Mnangagwa, always wearing a scarf in the colours of the Zimbabwean flag, quickly set about traversing the globe to woo investment needed to revive the heavily indebted economy.
By March, he’d been on at least 30 foreign visits, including trips to the US, Russia, China, the Middle East and the World Economic Forum in Davos.
Together with the enthusiastic support of state media, Mnangagwa and his officials have announced more than $27bn of planned investment ranging from new platinum mines to steel mills and hydropower dams.
Eighteen months into his rule, he has little to show for it.
The economy is in its most dire state since 2008, when inflation surged to an estimated 500 billion %.

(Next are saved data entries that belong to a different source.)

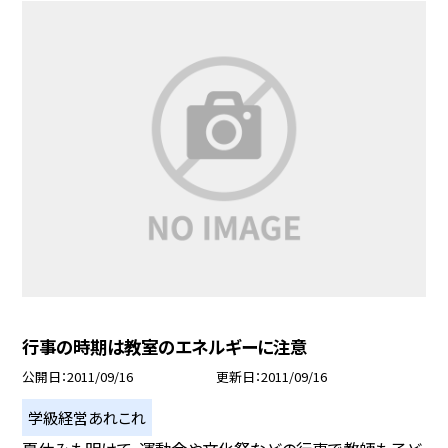
行事の時期は教室のエネルギーに注意
公開日
2011/09/16
更新日
2011/09/16
学級経営あれこれ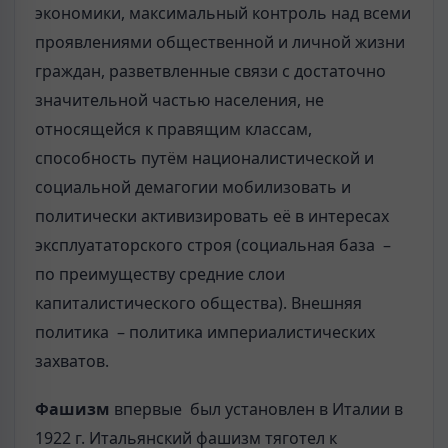
экономики, максимальный контроль над всеми
проявлениями общественной и личной жизни
граждан, разветвленные связи с достаточно
значительной частью населения, не
относящейся к правящим классам,
способность путём националистической и
социальной демагогии мобилизовать и
политически активизировать её в интересах
эксплуататорского строя (социальная база –
по преимуществу средние слои
капиталистического общества). Внешняя
политика – политика империалистических
захватов.
Фашизм
впервые был установлен в Италии в
1922 г. Итальянский фашизм тяготел к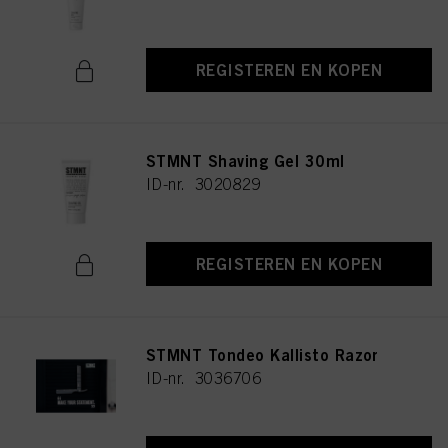
REGISTEREN EN KOPEN
STMNT Shaving Gel 30ml
ID-nr. 3020829
REGISTEREN EN KOPEN
STMNT Tondeo Kallisto Razor
ID-nr. 3036706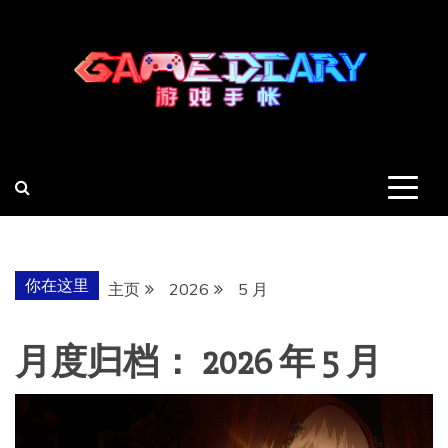
跳
至
内
容
羽风手帐姬
创造最好的内容
你在这里
主页
2026
5 月
月度归档：
2026 年 5 月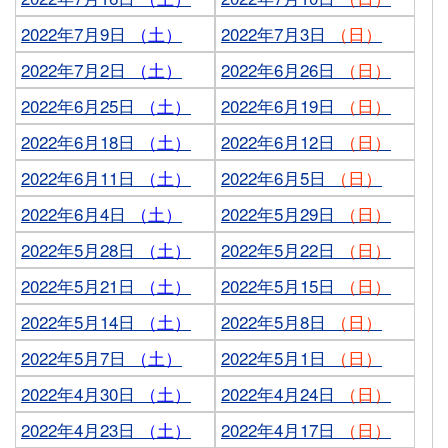
2022年7月9日
（土）
2022年7月3日
（日）
2022年7月2日
（土）
2022年6月26日
（日）
2022年6月25日
（土）
2022年6月19日
（日）
2022年6月18日
（土）
2022年6月12日
（日）
2022年6月11日
（土）
2022年6月5日
（日）
2022年6月4日
（土）
2022年5月29日
（日）
2022年5月28日
（土）
2022年5月22日
（日）
2022年5月21日
（土）
2022年5月15日
（日）
2022年5月14日
（土）
2022年5月8日
（日）
2022年5月7日
（土）
2022年5月1日
（日）
2022年4月30日
（土）
2022年4月24日
（日）
2022年4月23日
（土）
2022年4月17日
（日）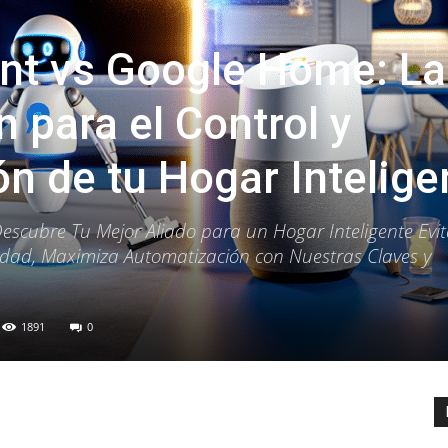
nt vs Google Home: La
 para el Control y
n de tu Hogar Intelige
scubre Tu Mejor Aliado para un Hogar Inteligente Evi
cidad, Maximiza Automatización con Nuestras Claves y
1891
0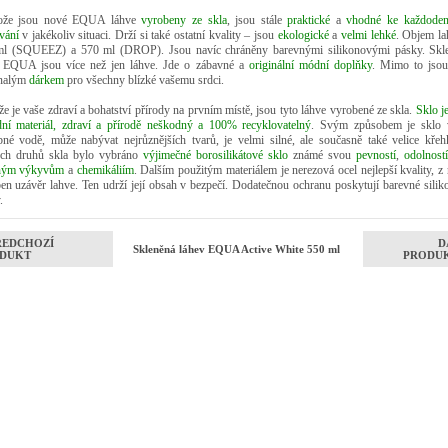
tože jsou nové EQUA láhve
vyrobeny ze skla
, jsou stále
praktické
a
vhodné ke každode
ívání
v jakékoliv situaci. Drží si také ostatní kvality – jsou
ekologické
a
velmi lehké
. Objem la
l (SQUEEZ) a 570 ml (DROP). Jsou navíc chráněny barevnými silikonovými pásky. Skl
 EQUA jsou více než jen láhve. Jde o zábavné a
originální módní doplňky
. Mimo to jsou
nalým
dárkem
pro všechny blízké vašemu srdci.
že je vaše zdraví a bohatství přírody na prvním místě, jsou tyto láhve vyrobené ze skla.
Sklo j
dní materiál, zdraví a přírodě neškodný a 100% recyklovatelný
. Svým způsobem je sklo 
né vodě, může nabývat nejrůznějších tvarů, je velmi silné, ale současně také velice křeh
ch druhů skla bylo vybráno
výjimečné borosilikátové sklo
známé svou
pevností
,
odolností
lným výkyvům
a
chemikáliím
. Dalším použitým materiálem je nerezová ocel nejlepší kvality, z 
en uzávěr lahve. Ten udrží její obsah v bezpečí. Dodatečnou ochranu poskytují barevné silik
.
ŘEDCHOZÍ
D
Skleněná láhev EQUA Active White 550 ml
DUKT
PRODU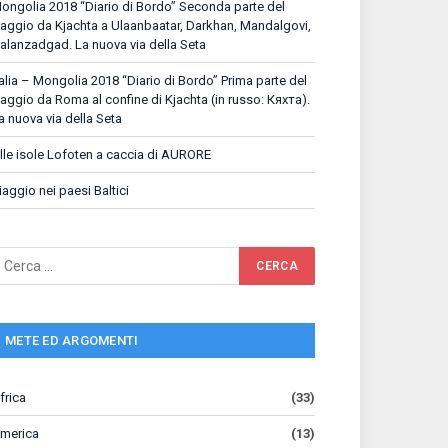
ongolia 2018 “Diario di Bordo” Seconda parte del
iaggio da Kjachta a Ulaanbaatar, Darkhan, Mandalgovi,
alanzadgad. La nuova via della Seta
talia – Mongolia 2018 “Diario di Bordo” Prima parte del
iaggio da Roma al confine di Kjachta (in russo: Кяхта).
a nuova via della Seta
lle isole Lofoten a caccia di AURORE
iaggio nei paesi Baltici
METE ED ARGOMENTI
frica
(33)
merica
(13)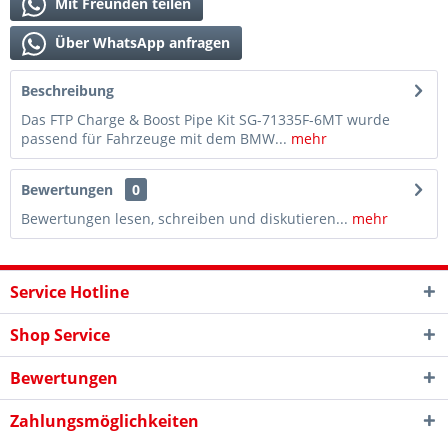
Mit Freunden teilen
Über WhatsApp anfragen
Beschreibung
Das FTP Charge & Boost Pipe Kit SG-71335F-6MT wurde
passend für Fahrzeuge mit dem BMW...
mehr
Bewertungen
0
Bewertungen lesen, schreiben und diskutieren...
mehr
Service Hotline
Shop Service
Bewertungen
Zahlungsmöglichkeiten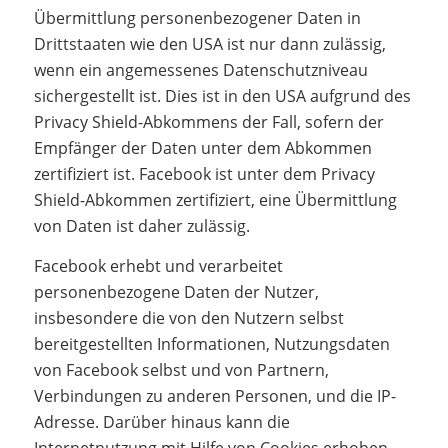
Übermittlung personenbezogener Daten in
Drittstaaten wie den USA ist nur dann zulässig,
wenn ein angemessenes Datenschutzniveau
sichergestellt ist. Dies ist in den USA aufgrund des
Privacy Shield-Abkommens der Fall, sofern der
Empfänger der Daten unter dem Abkommen
zertifiziert ist. Facebook ist unter dem Privacy
Shield-Abkommen zertifiziert, eine Übermittlung
von Daten ist daher zulässig.
Facebook erhebt und verarbeitet
personenbezogene Daten der Nutzer,
insbesondere die von den Nutzern selbst
bereitgestellten Informationen, Nutzungsdaten
von Facebook selbst und von Partnern,
Verbindungen zu anderen Personen, und die IP-
Adresse. Darüber hinaus kann die
Internetnutzung mit Hilfe von Cookies erhoben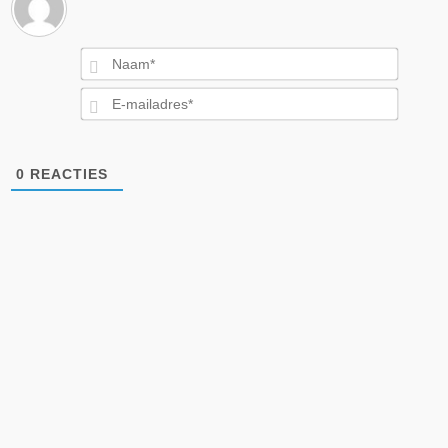
Naam*
E-
mailad
0
REACTIES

Medicines, fuel and foreign currency are in short supply, prices of basic goods such as bread are surging and the International Monetary Fund has forecast the first economic contraction in 11 years. And many of the investment projects announced by the government haven’t progressed beyond the memorandum of understanding or feasibility stage.
“We are still very confident that the bulk of the investments and expressions of interest will materialize,” said Nick Mangwana, the government spokesman.
“Of course there will be those that fail to get finances to invest in Zimbabwe because of the blight of sanctions, and there will be those who also delay whilst they monitor the success of our current reforms, but in the whole we are very optimistic.”